Derzeit gibt es keine Leserbewertungen. Die Bewertung basiert auf 3 Stimmen.
Toward a History of Epistemic Things: Synthesizing Proteins in the Test Tube
In diesem kraftvollen Werk von konzeptioneller und analytischer Originalität argumentiert der Autor für das Primat der materiellen Arrangements des Labors in der Dynamik der modernen Molekularbiologie.

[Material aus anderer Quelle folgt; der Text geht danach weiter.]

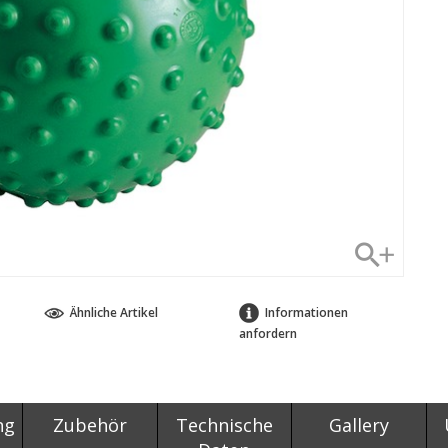
Ähnliche Artikel
Informationen
anfordern
ng
Zubehör
Technische
Gallery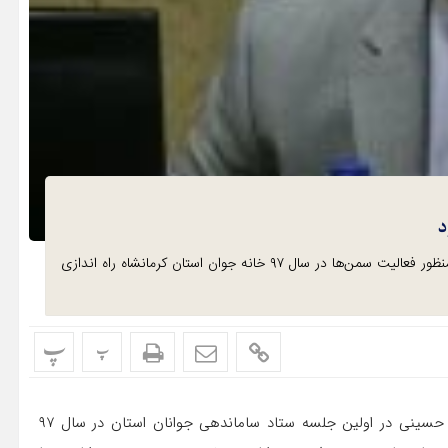
د
مدیرکل ورزش و جوانان استان کرمانشاه گفت: به منظور فعالیت سمن‌ها در سال ۹۷ خانه جوان استان کرمانشاه راه اندازی
پ
پ
ارسلان حسینی در اولین جلسه ستاد ساماندهی جوانان استان در سال ۹۷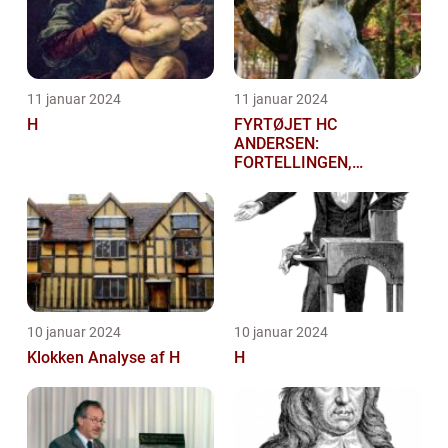
11 januar 2024
11 januar 2024
H
FYRTØJET HC
ANDERSEN:
FORTELLINGEN,
HISTORIEN OG
BETYDNINGEN FOR
KUNSTELSKERE OG
SAMLERE
10 januar 2024
10 januar 2024
Klokken Analyse af H
H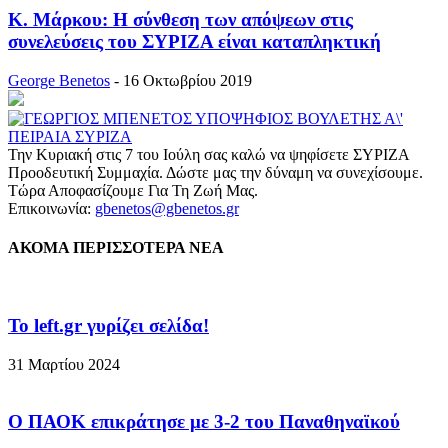
Κ. Μάρκου: Η σύνθεση των απόψεων στις
συνελεύσεις του ΣΥΡΙΖΑ είναι καταπληκτική
George Benetos
-
16 Οκτωβρίου 2019
Την Κυριακή στις 7 του Ιούλη σας καλώ να ψηφίσετε ΣΥΡΙΖΑ
Προοδευτική Συμμαχία. Δώστε μας την δύναμη να συνεχίσουμε.
Τώρα Αποφασίζουμε Για Τη Ζωή Μας.
Επικοινωνία:
gbenetos@gbenetos.gr
ΑΚΟΜΑ ΠΕΡΙΣΣΟΤΕΡΑ ΝΕΑ
To left.gr γυρίζει σελίδα!
31 Μαρτίου 2024
Ο ΠΑΟΚ επικράτησε με 3-2 του Παναθηναϊκού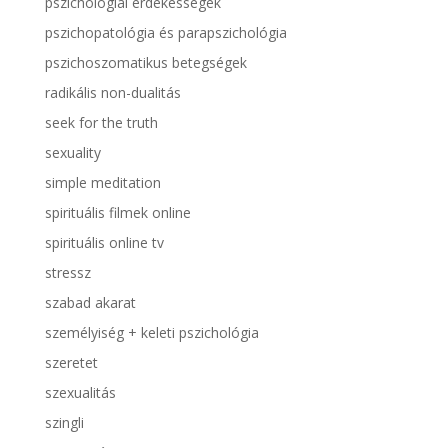
pszichológiai érdekességek
pszichopatológia és parapszichológia
pszichoszomatikus betegségek
radikális non-dualitás
seek for the truth
sexuality
simple meditation
spirituális filmek online
spirituális online tv
stressz
szabad akarat
személyiség + keleti pszichológia
szeretet
szexualitás
szingli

In einer post-Kuhn'schen Abkehr von der Hegemonie der Theorie entwickelt er eine neue Epistemologie des Experimentierens, in der die Forschung als ein Prozess zur Herstellung von epistemischen Dingen behandelt wird.
Ein zentrales Anliegen des Buches ist die grundlegende Frage, wie Neuheit in den empirischen Wissenschaften erzeugt wird. Bei der Beantwortung dieser Frage bringt der Autor französisches poststrukturalistisches Denken - insbesondere Jacques Derridas Konzepte der "Differenz" und der "Historialität" - auf die Konstruktion epistemischer Dinge ein. Die historiografische Perspektive verlagert sich von den Köpfen der Akteure auf die Objekte ihrer Manipulation.
Diese erkenntnistheoretischen und historischen Fragen werden in einer detaillierten Fallstudie eines bestimmten Labors beleuchtet, nämlich des Labors des Onkologen und Biochemikers Paul C. Zamecnik und seiner Kollegen, das sich an einem bestimmten Ort befindet - dem Collis P.
Huntington Memorial Hospital der Harvard University im Massachusetts General Hospital in Boston. Der Autor zeichnet nach, wie diese Gruppe zwischen 1945 und 1965 ein experimentelles System zur Synthese von Proteinen im Reagenzglas entwickelte, das Zamecniks Forschungsteam an die Spitze derjenigen stellte, die die Biochemie in die Ära der Molekularbiologie führten.